Cronaca

Dalle buone pratiche al ritorno alla terra. Dopo sottovalutazione e abbandono

Il #buonepraticheday è stato promosso dal comitato Voce dell'Ulivo, sorto per smuovere dall'inerzia associazioni di categoria e istituzioni. Il direttore di Legambiente Puglia, Maurizio Manna: "La protesta più forte è quella di chi lavora con concretezza"

COPERTINO - Prima di un nemico che al momento non è possibile neutralizzare, il batterio della Xylella fastidiosa, ce n'è un altro noto da sempre nelle campagne salentine: è la cosiddetta "sputacchina", famiglia di insetti dell'ordine di Rincoti Omotteri. Attuare con cura le buone pratiche agricole significa innanzitutto limitare la proliferazione del vettore, prima che raggiunga lo stadio adulto, e di conseguenza la diffusione del Complesso del disseccamento rapido dell'olivo. 

Il #buonepraticheday, l'iniziativa messa in campo dal comitato "Voce dell'ulivo" e da molte altre sigle tra cui Aprol Lecce e Consorzio Terra Dop Otranto in quasi tutto il territorio provinciale ha cercato di riportare l'attenzione degli agricoltori e dei proprietari sulla necessità di mantenere con cura i propri campi. Giovanni Melcarne, che del comitato è l'animatore insieme a Federico Manni e Daniela Specolizzi, ha spiegato che la mobilitazione è partita spontaneamente, e molto tempo addietro, per uscire dal torpore nel quale istituzioni e anche associazioni di categorie sembravano essersi addormentati, sia quando sono stati segnalati i primi sporadici casi di disseccamento delle piante - alcuni sarebbero già del 2008 - sia negli anni a venire e fino agli ultimi mesi. 

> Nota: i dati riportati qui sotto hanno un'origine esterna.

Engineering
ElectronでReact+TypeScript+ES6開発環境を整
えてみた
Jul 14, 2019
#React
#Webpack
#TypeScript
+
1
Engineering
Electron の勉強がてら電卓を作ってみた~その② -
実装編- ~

Si stima che si siano stati almeno 400 i mezzi meccanici portati nei campi in tutto il territorio provinciale, grazie alla disponibilità di aziende e di singoli agricoltori. L'epicentro dell'iniziativa è stato alle porte di Gemini, frazione di Ugento, dove sono arrivati il commissario straordinario all'emergenza, Giuseppe Silletti e l'arcivescovo della diocesi di Ugento - Santa Maria di Leuca, Vito Angiuli. Nei pressi di Copertino, invece, erano presenti il direttore di Legambiente Puglia, Maurizio Manna, e Giancarlo Leuzzi, responsabile del settore agricolo per la stessa associazione. 

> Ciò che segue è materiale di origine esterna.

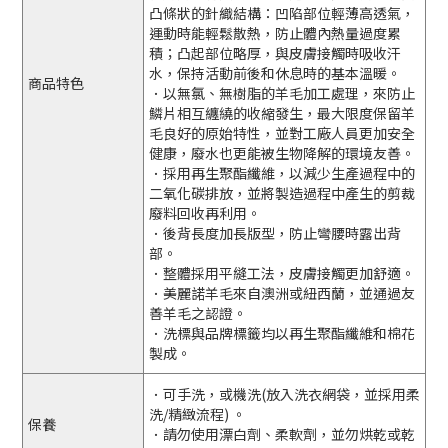
凸條狀的針織結構：凹陷部位輕薄高透氣，
運動時能輕鬆散熱，防止體內熱量過度累
積；凸起部位略厚，與皮膚接觸時吸收汗
水，保持活動前後和休息時的基本溫暖。
商品特色
．以無氯、無樹脂的羊毛加工處理，來防止
鱗片相互纏繞的收縮發生，最大限度保留羊
毛良好的原始特性，並對工廠人員更加安全
健康，廢水也更能被生物降解的環境友善。
．採用再生聚酯纖維，以減少生產過程中的
二氧化碳排放，並將製造過程中產生的剪裁
廢料回收再利用。
．後背長度加長版型，防止彎腰時露出背
部。
．整體採用平縫工法，皮膚接觸更加舒適。
．美麗諾羊毛來自澳洲或紐西蘭，並通過友
善羊毛之認證。
．洗標與品牌標籤均以再生聚酯纖維和棉花
製成。
．可手洗，或機洗(放入洗衣網袋，並採用柔
洗/精緻流程) 。
保養
．請勿使用漂白劑、柔軟劑，並勿烘乾或乾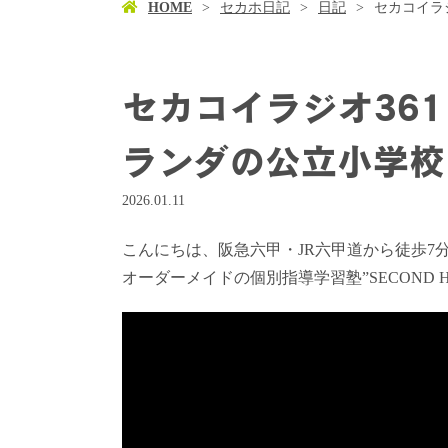
HOME
セカホ日記
日記
セカコイラジ
セカコイラジオ361 
ランダの公立小学校
2026.01.11
こんにちは、阪急六甲・JR六甲道から徒歩7
オーダーメイドの個別指導学習塾”SECOND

Il primo, rispetto alle divisioni nel panorama del mondo ambientalista, ha sottolineato che "la protesta più forte è quella di chi fa, di chi lavora con concretezza". In questo senso la giornata odierna è da interpretare, ha detto Manna, come "un ritorno alla terra", una riscoperta di quelle risorse che costituiscono l'economia del futuro. Il secondo ha ricordato l'importanza delle corrette pratiche agronomiche perchè meglio si fanno, meno prodotti fitosanitari saranno necessari per tenere lontano dalle piante gli insetti dannosi. Il trattamento fitosanitario medio nella provincia di Lecce, ha chiarito Leuzzi, è molto limitato e di gran lunga inferiore a quello attuato in altre regioni caratterizzate da produzioni su larga scala, ad esempio delle mele.  L'iniziativa ha visto la partecipazione anche degli alunni della classe II D del polo "Strafella" di Copertino, accompagnati da Ivanoe Vantaggiato.